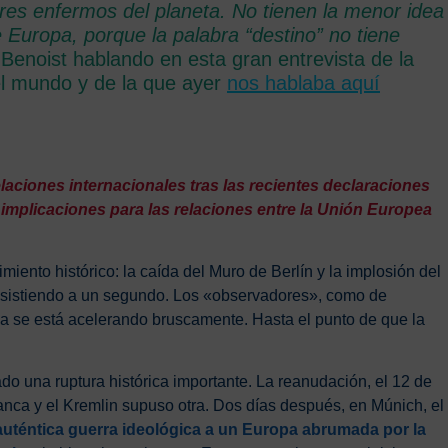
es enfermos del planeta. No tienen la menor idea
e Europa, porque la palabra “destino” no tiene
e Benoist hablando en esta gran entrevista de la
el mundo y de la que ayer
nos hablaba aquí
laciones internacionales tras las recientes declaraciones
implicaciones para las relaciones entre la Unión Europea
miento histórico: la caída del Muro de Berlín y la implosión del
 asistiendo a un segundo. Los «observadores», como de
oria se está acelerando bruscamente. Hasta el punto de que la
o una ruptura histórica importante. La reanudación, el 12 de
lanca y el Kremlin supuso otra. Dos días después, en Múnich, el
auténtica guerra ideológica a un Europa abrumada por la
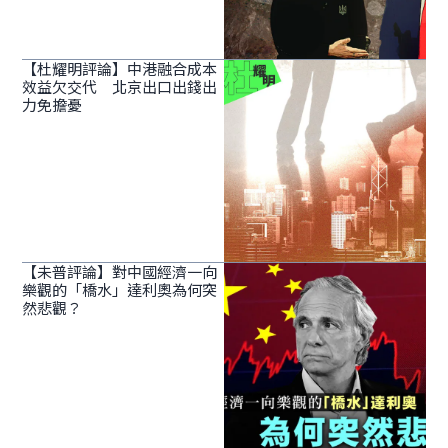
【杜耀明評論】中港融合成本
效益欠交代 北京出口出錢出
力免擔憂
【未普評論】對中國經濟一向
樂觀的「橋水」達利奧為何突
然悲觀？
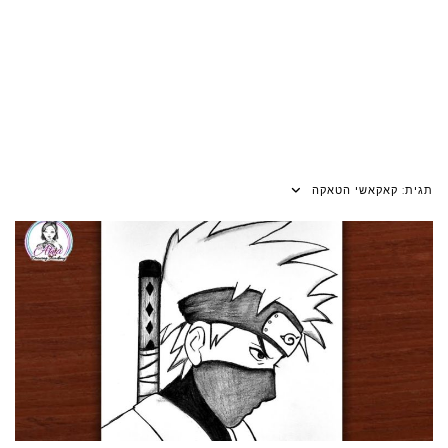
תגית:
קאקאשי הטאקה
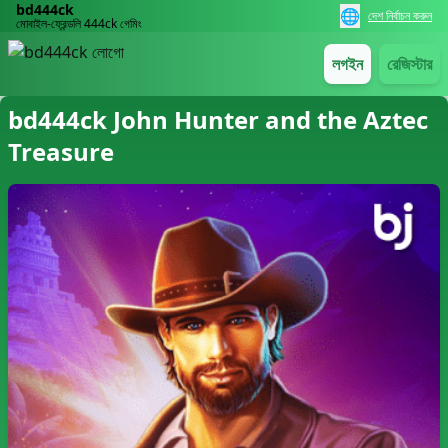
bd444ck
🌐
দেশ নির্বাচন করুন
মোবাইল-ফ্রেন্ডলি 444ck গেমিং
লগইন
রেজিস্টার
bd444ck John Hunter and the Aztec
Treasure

---

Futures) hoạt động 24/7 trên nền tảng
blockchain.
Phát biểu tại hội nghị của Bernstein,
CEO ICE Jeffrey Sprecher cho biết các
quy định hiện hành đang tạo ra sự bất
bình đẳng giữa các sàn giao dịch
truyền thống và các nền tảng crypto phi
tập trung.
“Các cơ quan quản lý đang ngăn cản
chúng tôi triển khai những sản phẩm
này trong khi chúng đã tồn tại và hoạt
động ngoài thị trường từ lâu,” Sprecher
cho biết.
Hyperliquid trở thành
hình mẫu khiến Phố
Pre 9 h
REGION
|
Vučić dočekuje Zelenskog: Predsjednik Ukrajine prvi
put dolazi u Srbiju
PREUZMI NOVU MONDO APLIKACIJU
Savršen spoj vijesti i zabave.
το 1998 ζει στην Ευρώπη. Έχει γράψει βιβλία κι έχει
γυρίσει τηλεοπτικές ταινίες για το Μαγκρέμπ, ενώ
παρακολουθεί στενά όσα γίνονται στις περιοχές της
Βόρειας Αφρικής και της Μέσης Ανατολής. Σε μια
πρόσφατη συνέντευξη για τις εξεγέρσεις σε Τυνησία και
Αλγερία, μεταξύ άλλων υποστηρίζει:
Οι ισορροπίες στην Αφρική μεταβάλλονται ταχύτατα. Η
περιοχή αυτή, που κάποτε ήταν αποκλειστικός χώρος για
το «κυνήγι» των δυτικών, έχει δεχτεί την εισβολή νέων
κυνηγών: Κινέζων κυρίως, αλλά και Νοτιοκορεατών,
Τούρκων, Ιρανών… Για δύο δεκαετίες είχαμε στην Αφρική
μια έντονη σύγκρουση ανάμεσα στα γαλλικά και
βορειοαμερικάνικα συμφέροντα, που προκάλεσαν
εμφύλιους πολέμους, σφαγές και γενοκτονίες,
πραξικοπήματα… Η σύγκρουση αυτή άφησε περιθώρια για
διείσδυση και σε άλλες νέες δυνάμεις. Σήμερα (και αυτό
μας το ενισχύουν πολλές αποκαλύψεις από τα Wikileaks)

* [Required action]: Retype exactly the lines above, from the one with "hình mẫu khiến Phố" through the one with "πρόσφατη συνέντευξη για", inclusive.

* [Written solution]:
hình mẫu khiến Phố
Pre 9 h
REGION
|
Vučić dočekuje Zelenskog: Predsjednik Ukrajine prvi
put dolazi u Srbiju
PREUZMI NOVU MONDO APLIKACIJU
Savršen spoj vijesti i zabave.
το 1998 ζει στην Ευρώπη. Έχει γράψει βιβλία κι έχει
γυρίσει τηλεοπτικές ταινίες για το Μαγκρέμπ, ενώ
παρακολουθεί στενά όσα γίνονται στις περιοχές της
Βόρειας Αφρικής και της Μέσης Ανατολής. Σε μια
πρόσφατη συνέντευξη για τις εξεγέρσεις σε Τυνησία και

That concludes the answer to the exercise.